Questions
Objectives
R functions can operate on all elements of a vector without having to create a loop and iterate over each element.
In this example, the multiplication operation occurs to each element of the vector.
x <- 1:4
x * 2
[1] 2 4 6 8
Here’s another example where we can add two vectors together. Each element of x is added to the corresponding element of y.
y <- 6:9
x + y
[1] 7 9 11 13
compare to doing it with a loop
output_vector <- c()
for (i in 1:4) {
output_vector[i] <- x[i] + y[i]
}
output_vector
[1] 7 9 11 13
compare to this:
sum_xy <- x + y
sum_xy
[1] 7 9 11 13
Challenge 1
Make a new column in the gapminder data frame that contains population in units of millions of people. Check the head or tail of the data frame to make sure it worked. First let’s look at the population data in the gapminder data set.
library("gapminder")
head(gapminder$pop)
[1] 8425333 9240934 10267083 11537966 13079460 14880372
Now we’ll use vectorization to compute the population in units of millions of people.
gapminder$pop_millions <- gapminder$pop/1000000
head(gapminder)
Did it work?
Challenge 2
On a single graph, plot population, in millions, against year, for all countries. Don’t worry about identifying which country is which.
library("gapminder")
library("ggplot2")
gapminder$pop_millions <- gapminder$pop/1000000
ggplot(data = gapminder, mapping = aes(x = year, y = pop_millions)) + geom_point()
Challenge 2, Part 2
But first, a reminder about the %in% operator…
One of the things you can do with the %in% operator:
all_of_the_other_reindeer <- c("Dasher", "Dancer", "Prancer", "Vixen", "Comet", "Cupid", "Donner", "Blitzen")
Rudolph <- "Rudolph"
Rudolph %in% all_of_the_other_reindeer
What do you get? (FALSE)
Now try this.
all_of_the_other_reindeer_plus_Rudolph <- c("Rudolph", "Dasher", "Dancer", "Prancer", "Vixen", "Comet", "Cupid", "Donner", "Blitzen")

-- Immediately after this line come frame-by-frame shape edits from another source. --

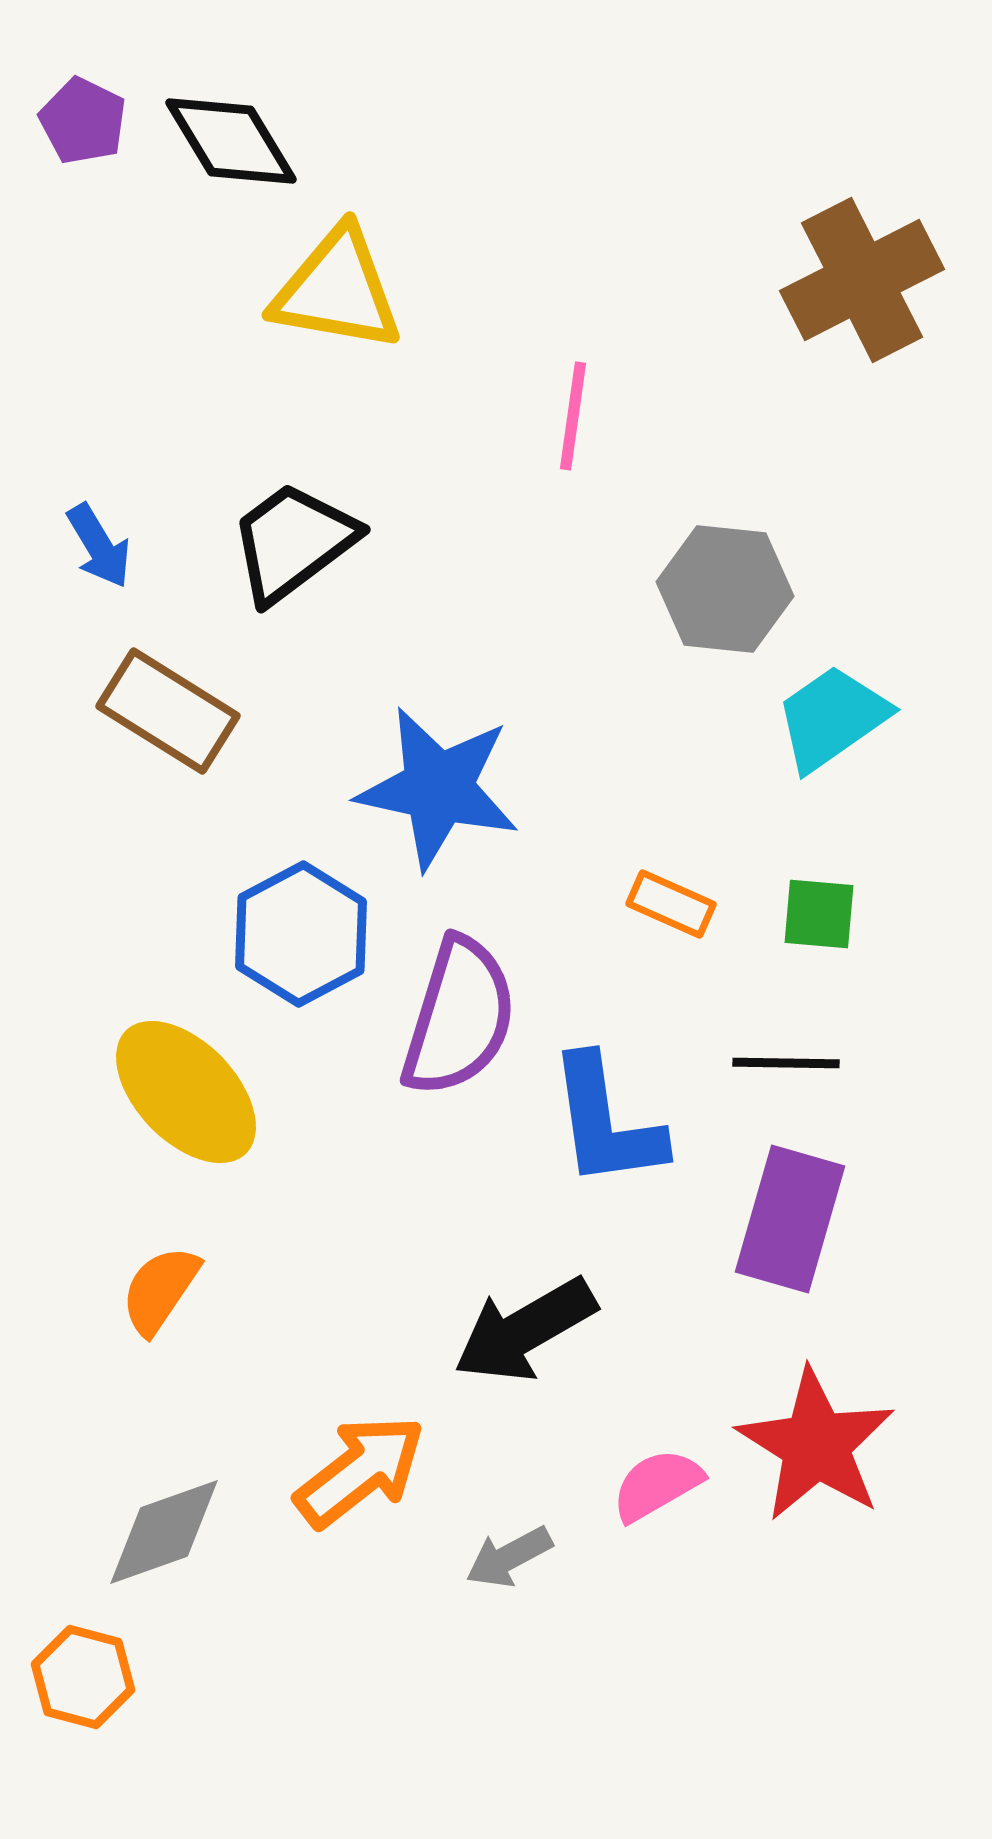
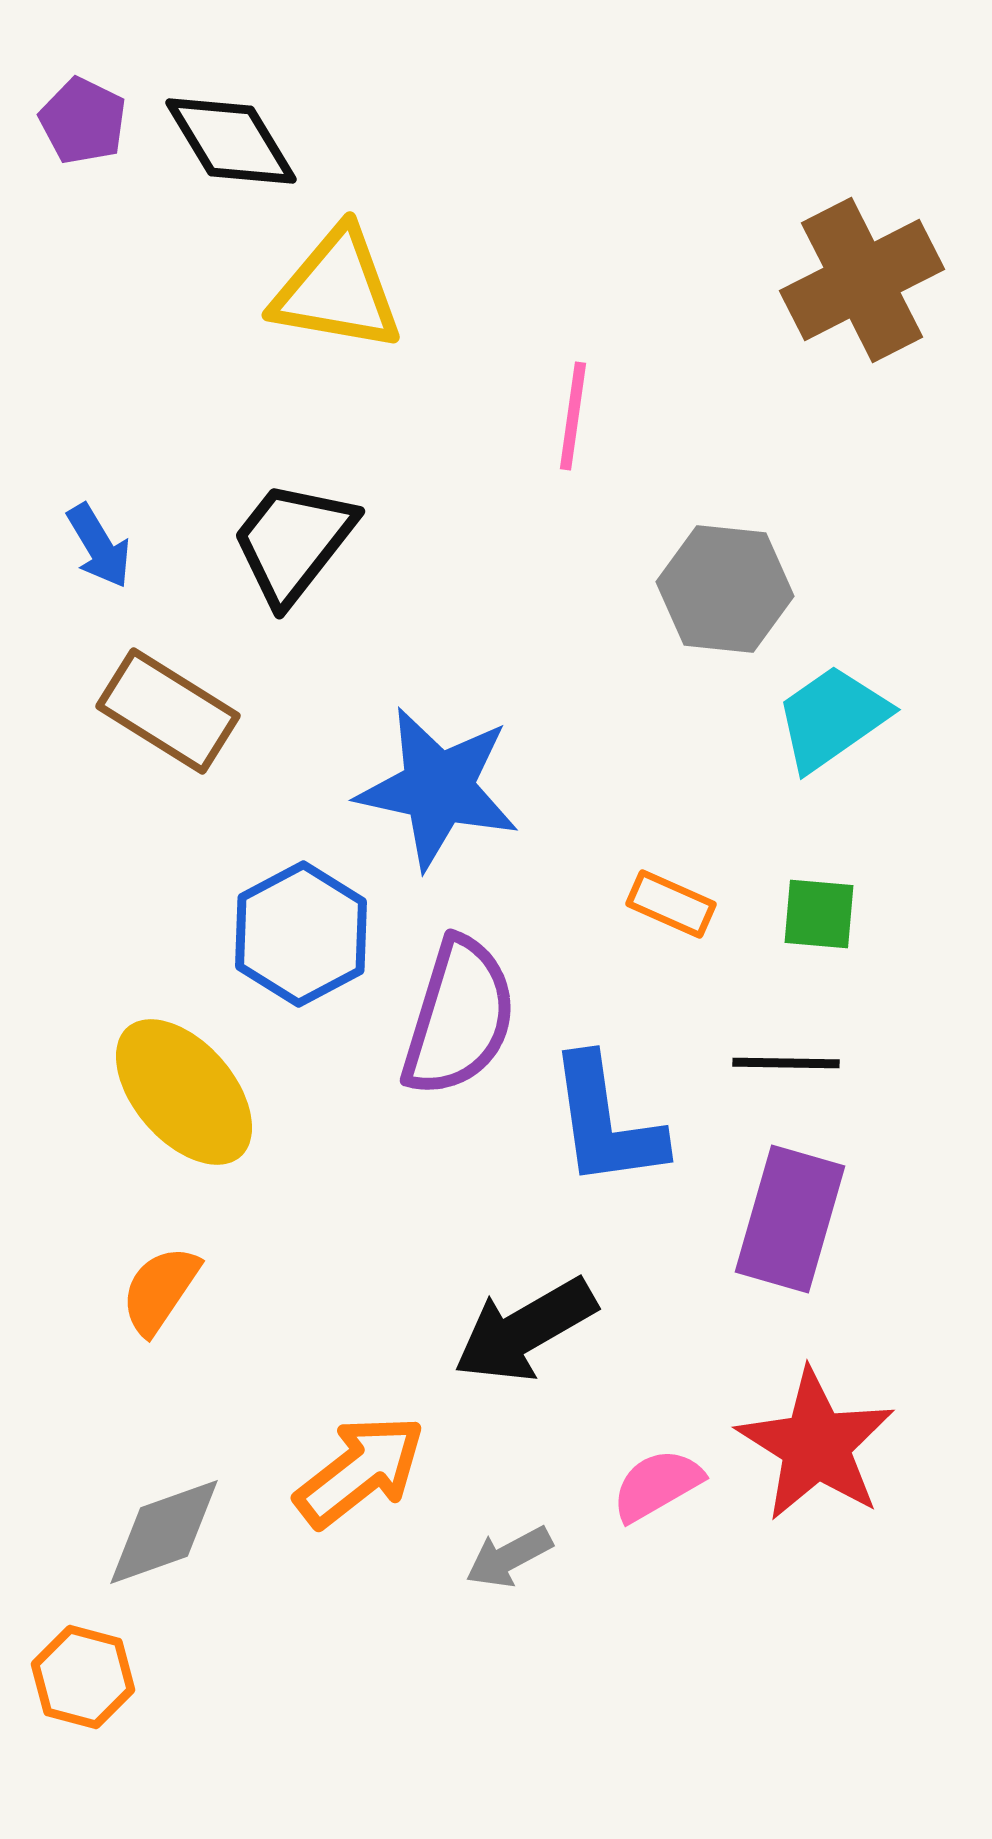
black trapezoid: rotated 15 degrees counterclockwise
yellow ellipse: moved 2 px left; rotated 3 degrees clockwise
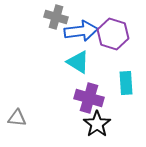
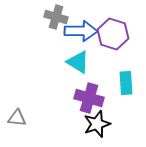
blue arrow: rotated 8 degrees clockwise
black star: rotated 16 degrees clockwise
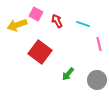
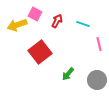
pink square: moved 1 px left
red arrow: rotated 56 degrees clockwise
red square: rotated 15 degrees clockwise
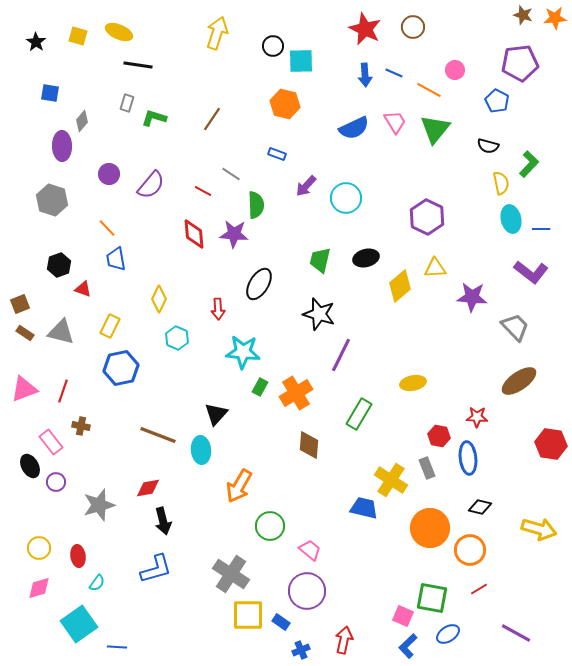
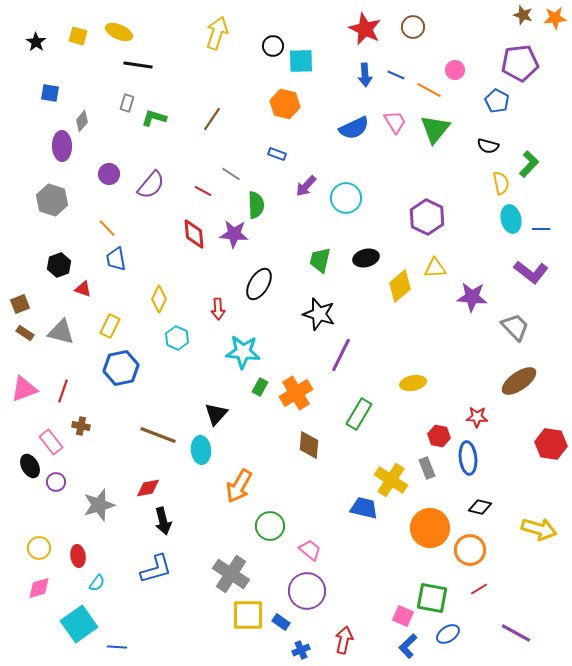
blue line at (394, 73): moved 2 px right, 2 px down
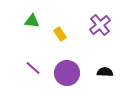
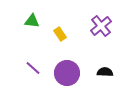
purple cross: moved 1 px right, 1 px down
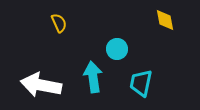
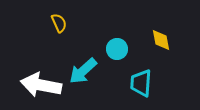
yellow diamond: moved 4 px left, 20 px down
cyan arrow: moved 10 px left, 6 px up; rotated 124 degrees counterclockwise
cyan trapezoid: rotated 8 degrees counterclockwise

Rudolph %in% all_of_the_other_reinder_plus_Rudolph
What do you get now? (TRUE)
Now - repeat the graphing exercise above by graphing only for China, India and Indonesia.
library("dplyr")
##
## Attaching package: 'dplyr'
## The following objects are masked from 'package:stats':
##
## filter, lag
## The following objects are masked from 'package:base':
##
## intersect, setdiff, setequal, union
filter(gapminder, country %in% c("China", "India", "Indonesia")) %>%
ggplot(aes(x = year, y = pop_millions)) + geom_point()
Comparison operators
Remember…
x <- 1:4
x > 2
[1] FALSE FALSE TRUE TRUE
a <- x > 3
a
[1] FALSE FALSE FALSE TRUE
Also works with other functions.
x <- 1:4
log(x)
[1] 0.0000000 0.6931472 1.0986123 1.3862944
Matrix is created with the matrix() function. Dimensions are defined by passing values for nrow and ncol.
m <-matrix(1:12, nrow=3, ncol=4)
m * -1
Output
[,1] [,2] [,3] [,4]
[1,] -1 -4 -7 -10
[2,] -2 -5 -8 -11
[3,] -3 -6 -9 -12
Very important The * operator is for element-wise multiplication. Matrix multiplication needs the %*% operator.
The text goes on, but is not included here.